X86oid Pseudo Atomic

Tags: lisp, Date: 2009-03-29

The relatively recent chit - chat about allocation and interrupts have had me looking at ways to speed up pseudo-atomic in SBCL.

 (defmacro pseudo-atomic (&rest forms)
  (with-unique-names (label)
    `(let ((,label (gen-label)))
       (inst or (make-ea :byte :disp (* 4 thread-pseudo-atomic-bits-slot))
             (fixnumize 1) :fs)
       ,@forms
       (inst xor (make-ea :byte :disp (* 4 thread-pseudo-atomic-bits-slot))
             (fixnumize 1) :fs)
       (inst jmp :z ,label)
       ;; if PAI was set, interrupts were disabled at the same
       ;; time using the process signal mask.
       (inst break pending-interrupt-trap)
       (emit-label ,label))))

`EBP`

My first idea was that OR(0 1)ing is unnecessary since, with the slew of interrupt fixes going into 1.0.26, every interrupt deferred by pseudo-atomic is handled as soon as we leave the pa section. Hence, a simple MOV would suffice.

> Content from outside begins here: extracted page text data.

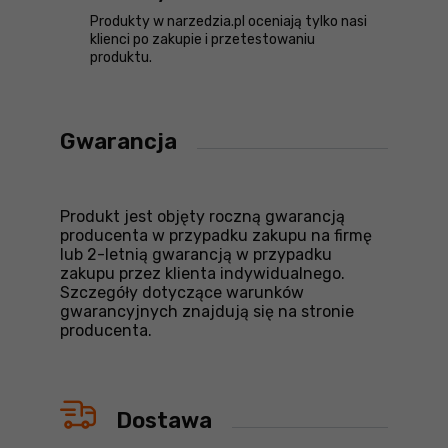
Produkty w narzedzia.pl oceniają tylko nasi
klienci po zakupie i przetestowaniu
produktu.
Gwarancja
Produkt jest objęty roczną gwarancją
producenta w przypadku zakupu na firmę
lub 2-letnią gwarancją w przypadku
zakupu przez klienta indywidualnego.
Szczegóły dotyczące warunków
gwarancyjnych znajdują się na stronie
producenta.
Dostawa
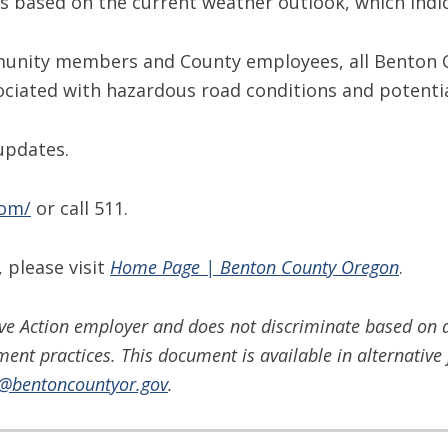
s based on the current weather outlook, which indica
unity members and County employees, all Benton Cou
sociated with hazardous road conditions and potential
updates.
com/
or call 511.
 please visit
Home Page | Benton County Oregon
.
ve Action employer and does not discriminate based on di
yment practices. This document is available in alternati
o@bentoncountyor.gov
.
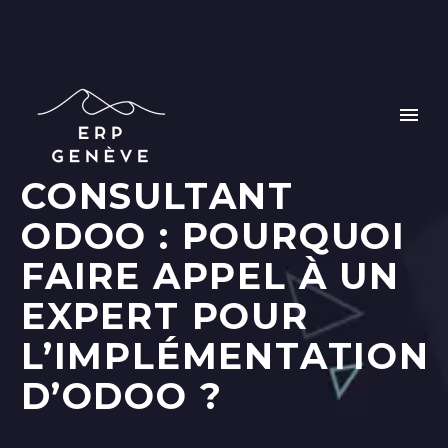
CONSULTANT
ODOO : POURQUOI
FAIRE APPEL À UN
EXPERT POUR
L’IMPLÉMENTATION
D’ODOO ?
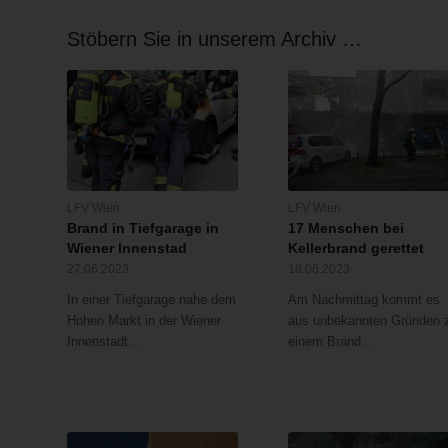
Stöbern Sie in unserem Archiv …
LFV Wien
LFV Wien
Brand in Tiefgarage in
17 Menschen bei
Wiener Innenstad
Kellerbrand gerettet
27.06.2023
18.06.2023
In einer Tiefgarage nahe dem
Am Nachmittag kommt es
Hohen Markt in der Wiener
aus unbekannten Gründen 
Innenstadt…
einem Brand…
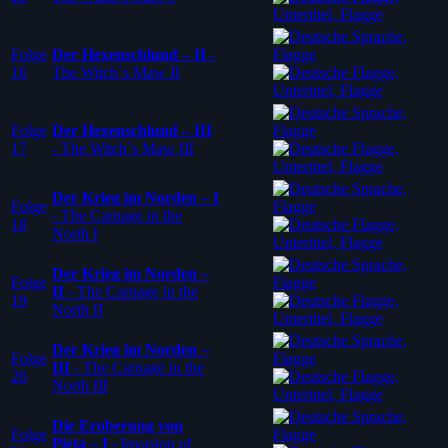
Folge
Der Hexenschlund – II
-
16
The Witch`s Maw II
Folge
Der Hexenschlund – III
17
-
The Witch`s Maw III
Der Krieg im Norden – I
Folge
-
The Carnage in the
18
North I
Der Krieg im Norden –
Folge
II
-
The Carnage in the
19
North II
Der Krieg im Norden –
Folge
III
-
The Carnage in the
20
North III
Die Eroberung von
Folge
Pieta – I
-
Invasion of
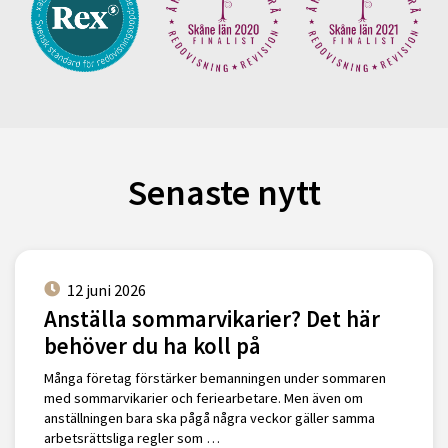
Senaste nytt
12 juni 2026
Anställa sommarvikarier? Det här
behöver du ha koll på
Många företag förstärker bemanningen under sommaren
med sommarvikarier och feriearbetare. Men även om
anställningen bara ska pågå några veckor gäller samma
arbetsrättsliga regler som …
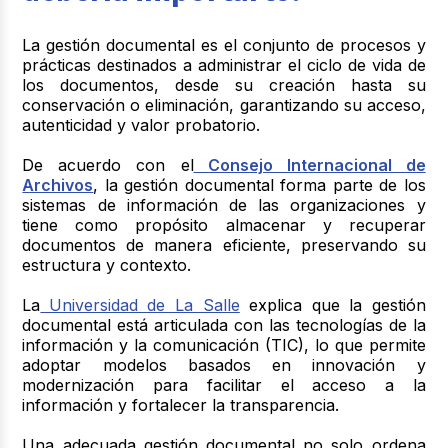
La
gestión documental
es el conjunto de procesos y
prácticas destinados a
administrar el ciclo de vida de
los documentos
, desde su creación hasta su
conservación o eliminación, garantizando su acceso,
autenticidad y valor probatorio.
De acuerdo con el
Consejo Internacional de
Archivos
, la gestión documental forma parte de los
sistemas de información de las organizaciones y
tiene como propósito almacenar y recuperar
documentos de manera eficiente, preservando su
estructura y contexto.
La
Universidad de La Salle
explica que la gestión
documental está articulada con las tecnologías de la
información y la comunicación (TIC), lo que permite
adoptar
modelos basados en innovación y
modernización
para facilitar el acceso a la
información y fortalecer la transparencia.
Una adecuada gestión documental no solo ordena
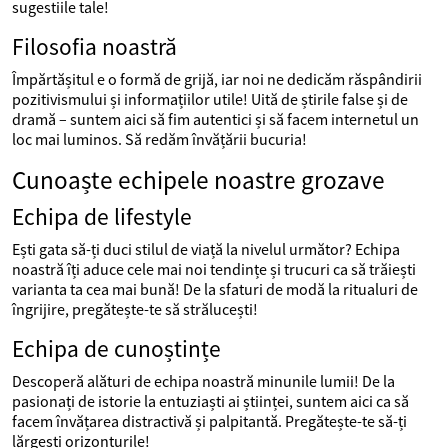
sugestiile tale!
Filosofia noastră
Împărtășitul e o formă de grijă, iar noi ne dedicăm răspândirii
pozitivismului și informațiilor utile! Uită de știrile false și de
dramă – suntem aici să fim autentici și să facem internetul un
loc mai luminos. Să redăm învățării bucuria!
Cunoaște echipele noastre grozave
Echipa de lifestyle
Ești gata să-ți duci stilul de viață la nivelul următor? Echipa
noastră îți aduce cele mai noi tendințe și trucuri ca să trăiești
varianta ta cea mai bună! De la sfaturi de modă la ritualuri de
îngrijire, pregătește-te să strălucești!
Echipa de cunoștințe
Descoperă alături de echipa noastră minunile lumii! De la
pasionați de istorie la entuziaști ai științei, suntem aici ca să
facem învățarea distractivă și palpitantă. Pregătește-te să-ți
lărgești orizonturile!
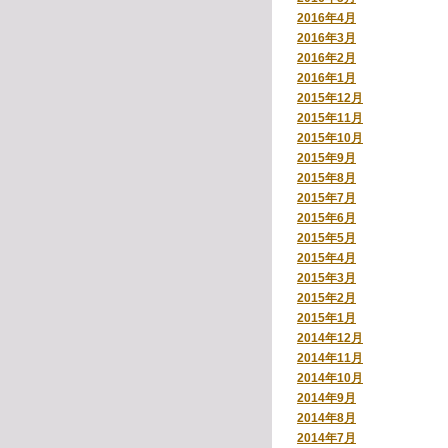
2016年4月
2016年3月
2016年2月
2016年1月
2015年12月
2015年11月
2015年10月
2015年9月
2015年8月
2015年7月
2015年6月
2015年5月
2015年4月
2015年3月
2015年2月
2015年1月
2014年12月
2014年11月
2014年10月
2014年9月
2014年8月
2014年7月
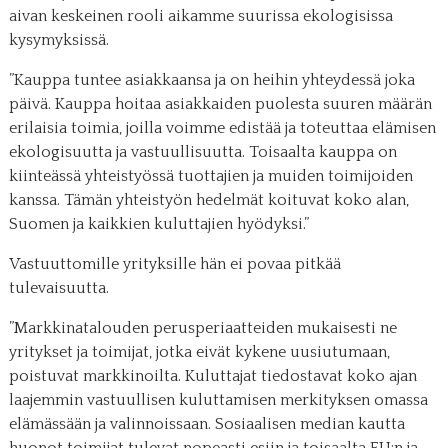
aivan keskeinen rooli aikamme suurissa ekologisissa
kysymyksissä.
”Kauppa tuntee asiakkaansa ja on heihin yhteydessä joka
päivä. Kauppa hoitaa asiakkaiden puolesta suuren määrän
erilaisia toimia, joilla voimme edistää ja toteuttaa elämisen
ekologisuutta ja vastuullisuutta. Toisaalta kauppa on
kiinteässä yhteistyössä tuottajien ja muiden toimijoiden
kanssa. Tämän yhteistyön hedelmät koituvat koko alan,
Suomen ja kaikkien kuluttajien hyödyksi.”
Vastuuttomille yrityksille hän ei povaa pitkää
tulevaisuutta.
”Markkinatalouden perusperiaatteiden mukaisesti ne
yritykset ja toimijat, jotka eivät kykene uusiutumaan,
poistuvat markkinoilta. Kuluttajat tiedostavat koko ajan
laajemmin vastuullisen kuluttamisen merkityksen omassa
elämässään ja valinnoissaan. Sosiaalisen median kautta
huonot toimijat tulevat nopeasti esiin ja toisaalta EU:n ja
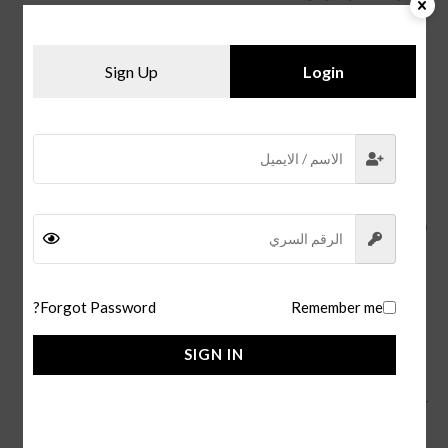
يُعد
قلم كارتير سانتوس
أداة كتابة فاخرة تتميز بأداء سلس
ودقيق.
Sign Up
Login
كما يوفر قبضة مريحة لليد، مما يجعله سهل الاستخدام
لفترات طويلة.
و يمكن إعادة تعبئة القلم بسهولة، مما يجعله خيارًا عمليًا
وصديقًا للبيئة.
سعر القلم:
يتراوح سعر
قلم كارتير سانتوس الاصلي
بين 10,000 و 20,000
ريال سعودي، اعتمادًا على الحجم ونوع الحبر
Forgot Password?
Remember me
سعر قلم كارتير باشا الدرجة الاولى ما بين 150 ل 200 ريال
SIGN IN
سعودي.
كما يتوفر لدينا
قلم مونت بلانك بلاك
.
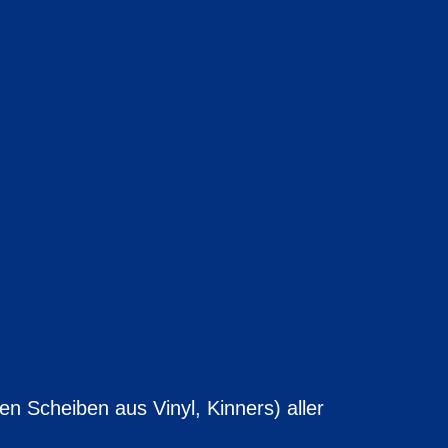
en Scheiben aus Vinyl, Kinners) aller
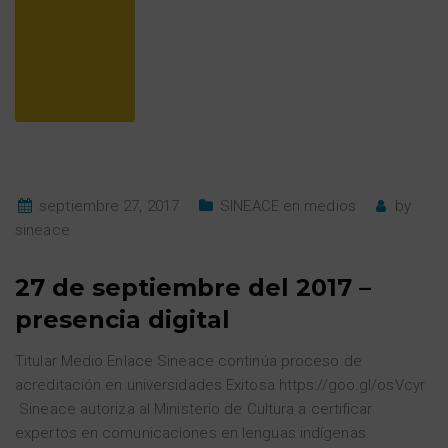
septiembre 27, 2017
SINEACE en medios
by
sineace
27 de septiembre del 2017 –
presencia digital
Titular Medio Enlace Sineace continúa proceso de
acreditación en universidades Exitosa https://goo.gl/osVcyr
Sineace autoriza al Ministerio de Cultura a certificar
expertos en comunicaciones en lenguas indígenas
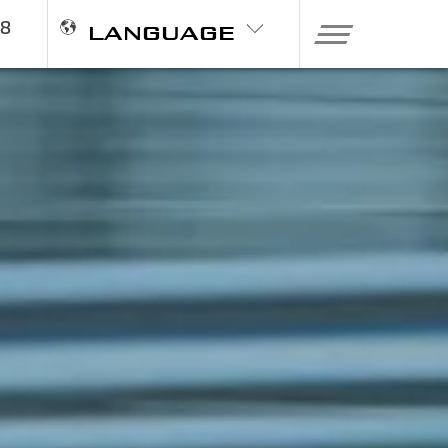
98
LANGUAGE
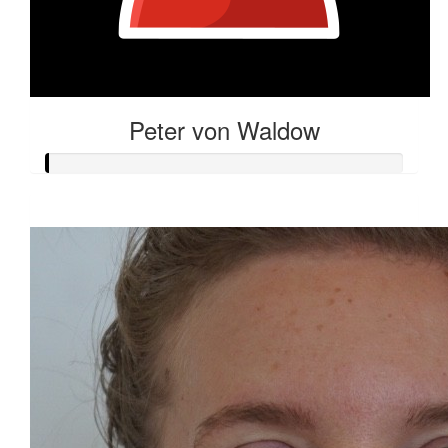
Peter von Waldow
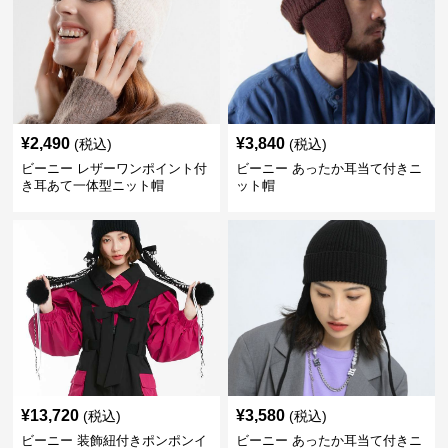
¥
2,490
¥
3,840
(税込)
(税込)
ビーニー レザーワンポイント付
ビーニー あったか耳当て付きニ
き耳あて一体型ニット帽
ット帽
¥
13,720
¥
3,580
(税込)
(税込)
ビーニー 装飾紐付きポンポンイ
ビーニー あったか耳当て付きニ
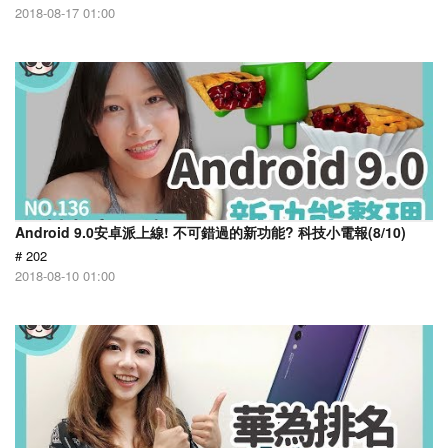
2018-08-17 01:00
Android 9.0安卓派上線! 不可錯過的新功能? 科技小電報(8/10)
# 202
2018-08-10 01:00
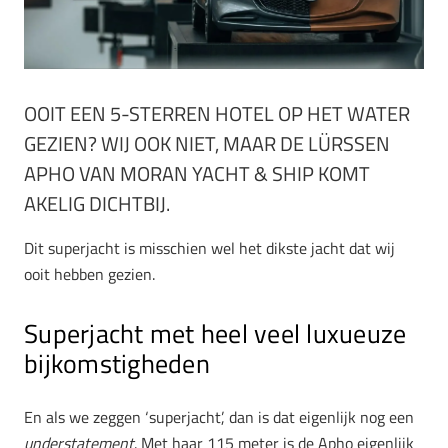
OOIT EEN 5-STERREN HOTEL OP HET WATER
GEZIEN? WIJ OOK NIET, MAAR DE LÜRSSEN
APHO VAN MORAN YACHT & SHIP KOMT
AKELIG DICHTBIJ.
Dit superjacht is misschien wel het dikste jacht dat wij
ooit hebben gezien.
Superjacht met heel veel luxueuze
bijkomstigheden
En als we zeggen ‘superjacht’, dan is dat eigenlijk nog een
understatement
. Met haar 115 meter is de Apho eigenlijk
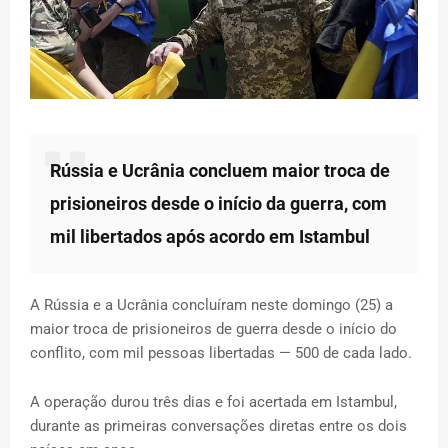
Rússia e Ucrânia concluem maior troca de
prisioneiros desde o início da guerra, com
mil libertados após acordo em Istambul
A Rússia e a Ucrânia concluíram neste domingo (25) a
maior troca de prisioneiros de guerra desde o início do
conflito, com mil pessoas libertadas — 500 de cada lado.
A operação durou três dias e foi acertada em Istambul,
durante as primeiras conversações diretas entre os dois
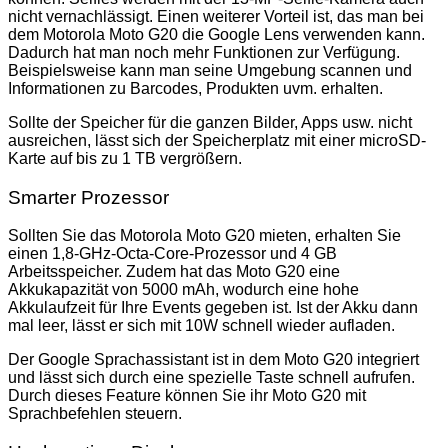
nicht vernachlässigt. Einen weiterer Vorteil ist, das man bei
dem Motorola Moto G20 die Google Lens verwenden kann.
Dadurch hat man noch mehr Funktionen zur Verfügung.
Beispielsweise kann man seine Umgebung scannen und
Informationen zu Barcodes, Produkten uvm. erhalten.
Sollte der Speicher für die ganzen Bilder, Apps usw. nicht
ausreichen, lässt sich der Speicherplatz mit einer microSD-
Karte auf bis zu 1 TB vergrößern.
Smarter Prozessor
Sollten Sie das Motorola Moto G20 mieten, erhalten Sie
einen 1,8-GHz-Octa-Core-Prozessor und 4 GB
Arbeitsspeicher. Zudem hat das Moto G20 eine
Akkukapazität von 5000 mAh, wodurch eine hohe
Akkulaufzeit für Ihre Events gegeben ist. Ist der Akku dann
mal leer, lässt er sich mit 10W schnell wieder aufladen.
Der Google Sprachassistant ist in dem Moto G20 integriert
und lässt sich durch eine spezielle Taste schnell aufrufen.
Durch dieses Feature können Sie ihr Moto G20 mit
Sprachbefehlen steuern.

Or, if we wanted to be fancy, we could rely on the fact that within SBCL EBP is always even (that leaves the first bit of PSEUDO-ATOMIC-BITS for the interrupted flag) and non-zero:

(defmacro pseudo-atomic (&rest forms)
 (with-unique-names (label)
   `(let ((,label (gen-label)))
      (inst mov (make-ea :dword :disp (* 4 thread-pseudo-atomic-bits-slot))
            ebp-tn :fs)
      ,@forms
      (inst xor (make-ea :dword :disp (* 4 thread-pseudo-atomic-bits-slot))
            ebp-tn :fs)
      (inst jmp :z ,label)
      ;; if PAI was set, interrupts were disabled at the same time
      ;; using the process signal mask.
      (inst break pending-interrupt-trap)
      (emit-label ,label))))

This shaves a few bytes off the code and is an overall 0.5% win in cl-bench (see "pseudo-atomic.ebp" in the results).

`mprotect`

But if the page of PSEDUO-ATOMIC-BITS is made write protected when an interrupt is deferred, then the pending interrupt can be run from the SIGSEGV handler, where we land coming out of pseudo-atomic:

(defmacro pseudo-atomic (&rest forms)
 `(progn
    (inst mov (make-ea :dword :disp (* 4 thread-pseudo-atomic-bits-slot))
          ebp-tn :fs)
    ,@forms
    (inst xor (make-ea :dword :disp (* 4 thread-pseudo-atomic-bits-slot))
          ebp-tn :fs)))

And four more bytes are saved, making the total overhead of pseudo-atomic 12 bytes (+2 bytes with threads). This version is labelled "pseudo-atomic.mprotect.ebp" and is not faster than the previous one. Somewhat suprisingly, this variant ("pseudo-atomic.mprotect.mov") is just as fast:

(defmacro pseudo-atomic (&rest forms)
 `(progn
    (inst mov (make-ea :byte :disp (* 4 thread-pseudo-atomic-bits-slot))
          2 :fs)
    ,@forms
    (inst mov (make-ea :byte :disp (* 4 thread-pseudo-atomic-bits-slot))
          0 :fs)))

Direction Flag

Another idea is to hijack the direction flag:

(defmacro pseudo-atomic (&rest forms)
 `(progn
    (inst std)
    ,@forms
    (inst cld)
    (inst mov (make-ea :byte :disp (* 4 thread-pseudo-atomic-bits-slot))
          0 :fs)))

where the MOV instruction sigsegvs if pseudo-atomic was interrupted. This is little more than a quick hack to gauge expected performance because SBCL itself uses the direction flag in a number of places, to say nothing about alien land. However, there seems to be no reason to pursue this further as its performance disappoints.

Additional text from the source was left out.